Record excerpts:
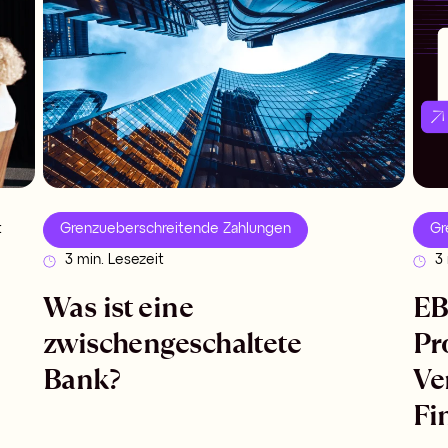
t
Grenzueberschreitende Zahlungen
Gr
3 min. Lesezeit
3 
Was ist eine
EB
zwischengeschaltete
Pr
Bank?
Ve
Fi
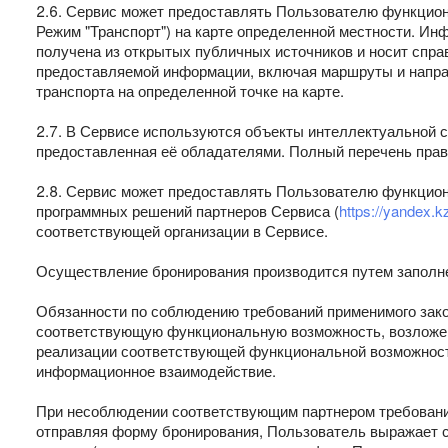
2.6. Сервис может предоставлять Пользователю функцион
Режим "Транспорт") на карте определенной местности. Ин
получена из открытых публичных источников и носит справ
предоставляемой информации, включая маршруты и направ
транспорта на определенной точке на карте.
2.7. В Сервисе используются объекты интеллектуальной 
предоставленная её обладателями. Полный перечень прав
2.8. Сервис может предоставлять Пользователю функцион
программных решений партнеров Сервиса (
https://yandex.k
соответствующей организации в Сервисе.
Осуществление бронирования производится путем заполн
Обязанности по соблюдению требований применимого зак
соответствующую функциональную возможность, возложен
реализации соответствующей функциональной возможности
информационное взаимодействие.
При несоблюдении соответствующим партнером требований
отправляя форму бронирования, Пользователь выражает 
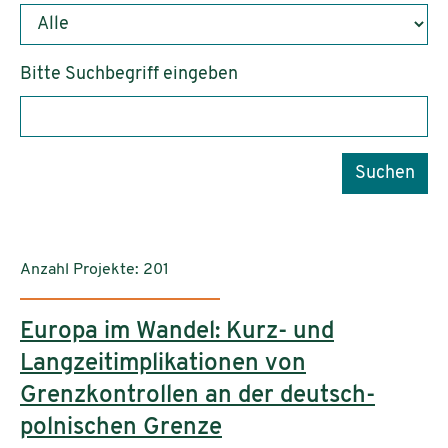
Bitte Suchbegriff eingeben
Suchen
Anzahl Projekte: 201
Europa im Wandel: Kurz- und
Langzeitimplikationen von
Grenzkontrollen an der deutsch-
polnischen Grenze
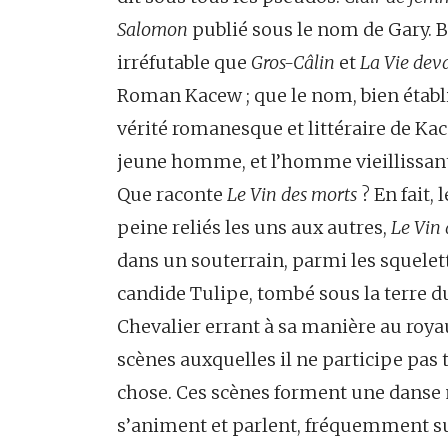
Salomon
publié sous le nom de Gary. B
irréfutable que
Gros-Câlin
et
La Vie deva
Roman Kacew ; que le nom, bien établi
vérité romanesque et littéraire de Kac
jeune homme, et l’homme vieillissant r
Que raconte
Le Vin des morts
? En fait,
peine reliés les uns aux autres,
Le Vin 
dans un souterrain, parmi les squelet
candide Tulipe, tombé sous la terre du 
Chevalier errant à sa manière au roy
scènes auxquelles il ne participe pas
chose. Ces scènes forment une danse 
s’animent et parlent, fréquemment su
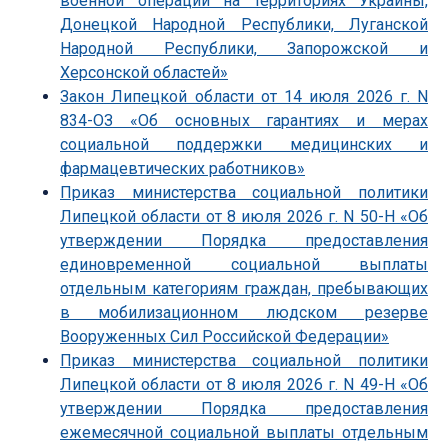
военной операции на территориях Украины,
Донецкой Народной Республики, Луганской
Народной Республики, Запорожской и
Херсонской областей»
Закон Липецкой области от 14 июля 2026 г. N
834-ОЗ «Об основных гарантиях и мерах
социальной поддержки медицинских и
фармацевтических работников»
Приказ министерства социальной политики
Липецкой области от 8 июля 2026 г. N 50-Н «Об
утверждении Порядка предоставления
единовременной социальной выплаты
отдельным категориям граждан, пребывающих
в мобилизационном людском резерве
Вооруженных Сил Российской Федерации»
Приказ министерства социальной политики
Липецкой области от 8 июля 2026 г. N 49-Н «Об
утверждении Порядка предоставления
ежемесячной социальной выплаты отдельным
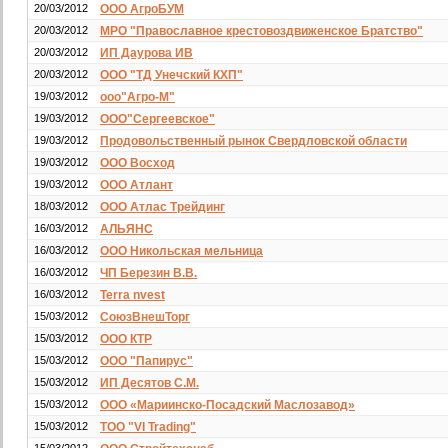
20/03/2012
ООО АгроБУМ
20/03/2012
МРО "Православное крестовоздвиженское Братство"
20/03/2012
ИП Даурова ИВ
20/03/2012
ООО "ТД Унечский КХП"
19/03/2012
ооо"Агро-М"
19/03/2012
ООО"Сергеевское"
19/03/2012
Продовольственный рынок Свердловской области
19/03/2012
ООО Восход
19/03/2012
ООО Атлант
18/03/2012
ООО Атлас Трейдинг
16/03/2012
АЛЬЯНС
16/03/2012
ООО Никольская мельница
16/03/2012
ЧП Березин В.В.
16/03/2012
Terra nvest
15/03/2012
СоюзВнешТорг
15/03/2012
ООО КТР
15/03/2012
ООО "Папирус"
15/03/2012
ИП Десятов С.М.
15/03/2012
ООО «Мариинско-Посадский Маслозавод»
15/03/2012
ТОО "VI Trading"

Brief:
Starting at the line above with "scènes auxquelles il ne participe pas", output every line exactly up to and including the line with "Продовольственный рынок Свердловской области", but none of the pictures.

Finished task:
scènes auxquelles il ne participe pas
chose. Ces scènes forment une danse 
s’animent et parlent, fréquemment su
военной операции на территориях Украины,
Донецкой Народной Республики, Луганской
Народной Республики, Запорожской и
Херсонской областей»
Закон Липецкой области от 14 июля 2026 г. N
834-ОЗ «Об основных гарантиях и мерах
социальной поддержки медицинских и
фармацевтических работников»
Приказ министерства социальной политики
Липецкой области от 8 июля 2026 г. N 50-Н «Об
утверждении Порядка предоставления
единовременной социальной выплаты
отдельным категориям граждан, пребывающих
в мобилизационном людском резерве
Вооруженных Сил Российской Федерации»
Приказ министерства социальной политики
Липецкой области от 8 июля 2026 г. N 49-Н «Об
утверждении Порядка предоставления
ежемесячной социальной выплаты отдельным
20/03/2012
ООО АгроБУМ
20/03/2012
МРО "Православное крестовоздвиженское Братство"
20/03/2012
ИП Даурова ИВ
20/03/2012
ООО "ТД Унечский КХП"
19/03/2012
ооо"Агро-М"
19/03/2012
ООО"Сергеевское"
19/03/2012
Продовольственный рынок Свердловской области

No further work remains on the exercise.